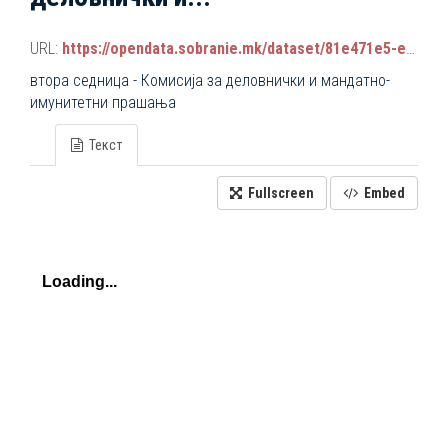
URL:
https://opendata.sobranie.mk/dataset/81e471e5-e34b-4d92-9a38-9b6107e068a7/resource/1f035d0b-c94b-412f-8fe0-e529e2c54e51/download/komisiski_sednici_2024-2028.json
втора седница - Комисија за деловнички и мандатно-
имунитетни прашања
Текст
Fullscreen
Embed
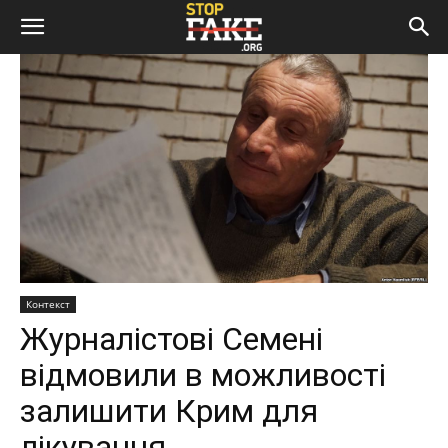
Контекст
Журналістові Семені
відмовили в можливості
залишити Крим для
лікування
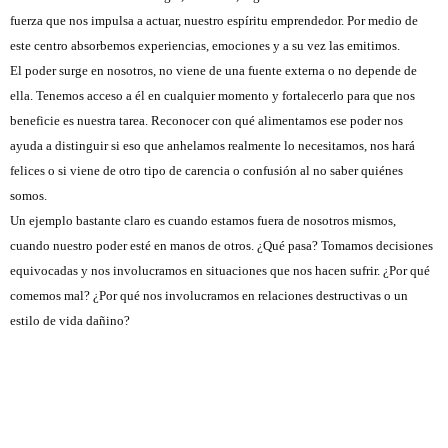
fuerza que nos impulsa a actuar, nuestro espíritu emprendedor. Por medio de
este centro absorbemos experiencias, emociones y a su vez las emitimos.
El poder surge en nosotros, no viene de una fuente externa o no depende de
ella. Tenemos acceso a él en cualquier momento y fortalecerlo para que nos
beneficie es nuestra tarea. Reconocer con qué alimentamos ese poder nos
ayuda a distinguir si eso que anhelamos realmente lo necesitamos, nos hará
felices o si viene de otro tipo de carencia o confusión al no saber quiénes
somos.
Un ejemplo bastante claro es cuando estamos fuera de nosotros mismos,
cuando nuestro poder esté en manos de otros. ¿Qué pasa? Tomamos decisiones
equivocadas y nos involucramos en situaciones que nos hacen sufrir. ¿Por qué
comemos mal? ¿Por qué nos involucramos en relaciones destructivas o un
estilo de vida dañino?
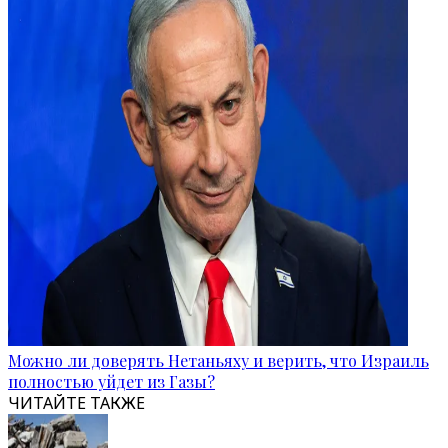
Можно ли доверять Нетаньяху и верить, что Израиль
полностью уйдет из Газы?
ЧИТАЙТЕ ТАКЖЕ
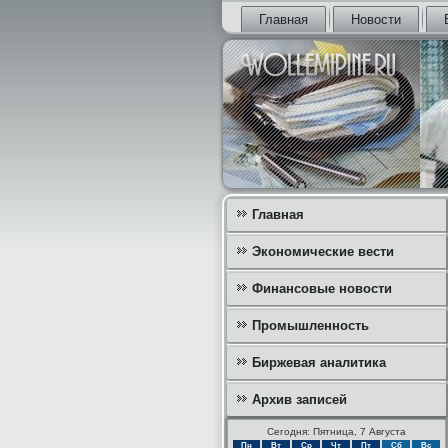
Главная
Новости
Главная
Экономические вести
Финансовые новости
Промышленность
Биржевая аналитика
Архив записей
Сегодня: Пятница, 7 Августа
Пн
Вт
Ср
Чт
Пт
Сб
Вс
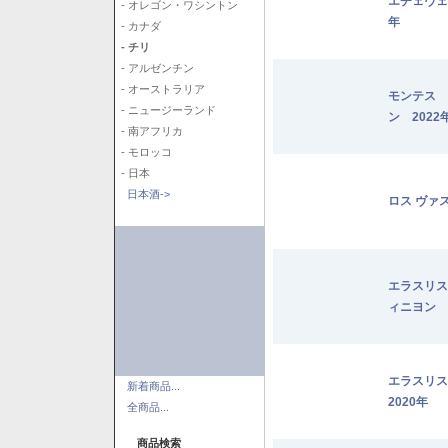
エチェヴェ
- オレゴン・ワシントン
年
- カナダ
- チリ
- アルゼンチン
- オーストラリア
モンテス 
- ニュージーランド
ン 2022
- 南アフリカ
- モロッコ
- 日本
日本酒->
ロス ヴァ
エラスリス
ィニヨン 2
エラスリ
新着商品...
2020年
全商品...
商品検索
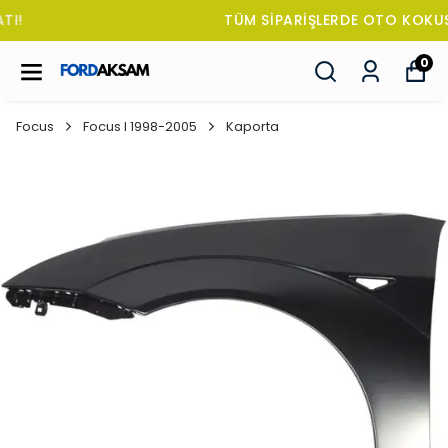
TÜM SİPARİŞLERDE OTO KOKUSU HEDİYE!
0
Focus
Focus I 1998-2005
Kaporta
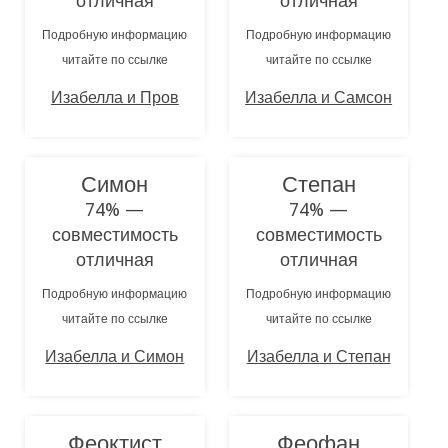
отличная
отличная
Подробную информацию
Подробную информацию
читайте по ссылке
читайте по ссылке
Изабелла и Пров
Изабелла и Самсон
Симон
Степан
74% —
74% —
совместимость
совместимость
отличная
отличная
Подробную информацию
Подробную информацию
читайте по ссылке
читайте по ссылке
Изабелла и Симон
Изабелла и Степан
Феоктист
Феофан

* * *

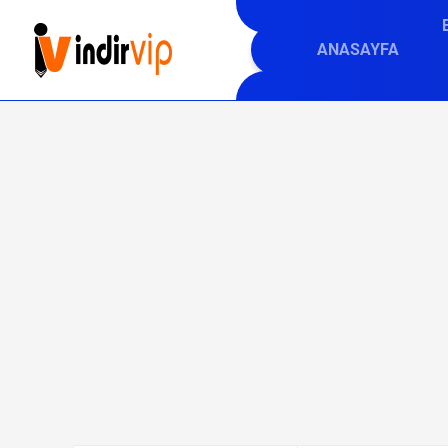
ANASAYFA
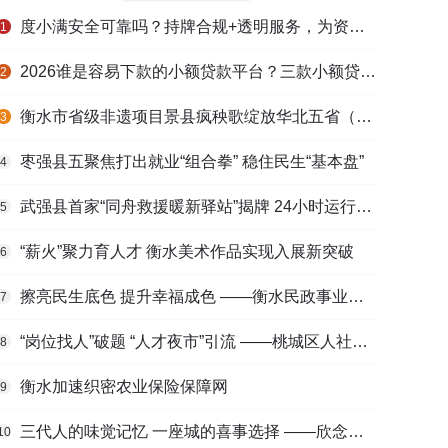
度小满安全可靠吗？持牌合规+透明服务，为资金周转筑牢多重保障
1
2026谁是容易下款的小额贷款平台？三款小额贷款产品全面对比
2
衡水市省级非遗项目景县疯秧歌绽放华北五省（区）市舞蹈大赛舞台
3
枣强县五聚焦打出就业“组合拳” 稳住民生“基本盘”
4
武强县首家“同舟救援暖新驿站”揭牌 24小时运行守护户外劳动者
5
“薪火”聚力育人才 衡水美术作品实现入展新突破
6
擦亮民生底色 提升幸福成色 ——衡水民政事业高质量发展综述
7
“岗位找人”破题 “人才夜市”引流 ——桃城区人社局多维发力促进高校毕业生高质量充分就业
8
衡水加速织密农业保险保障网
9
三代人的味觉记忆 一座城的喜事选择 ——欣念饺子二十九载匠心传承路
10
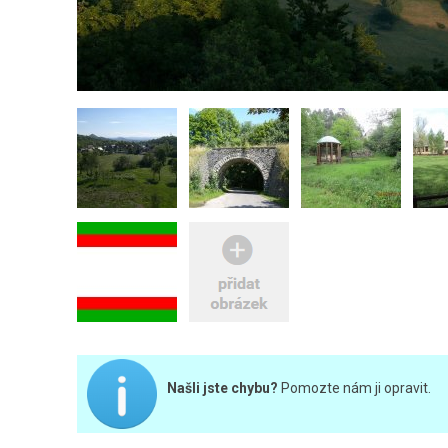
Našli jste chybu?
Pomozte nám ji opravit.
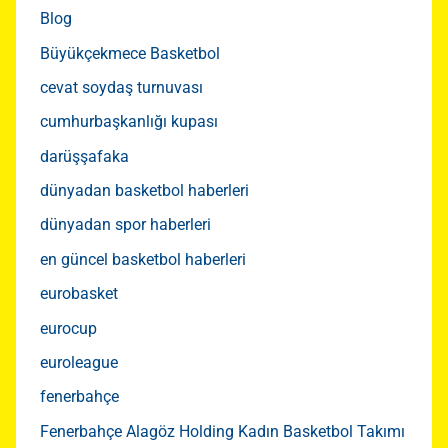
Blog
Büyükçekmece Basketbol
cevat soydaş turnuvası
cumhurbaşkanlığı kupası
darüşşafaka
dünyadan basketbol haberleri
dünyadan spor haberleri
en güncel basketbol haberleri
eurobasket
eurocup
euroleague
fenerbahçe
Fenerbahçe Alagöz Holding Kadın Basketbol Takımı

## Exercise
Identify how many lines in the entries above contain the word "nuestro" and provide only that figure.

## Solution to the problem
2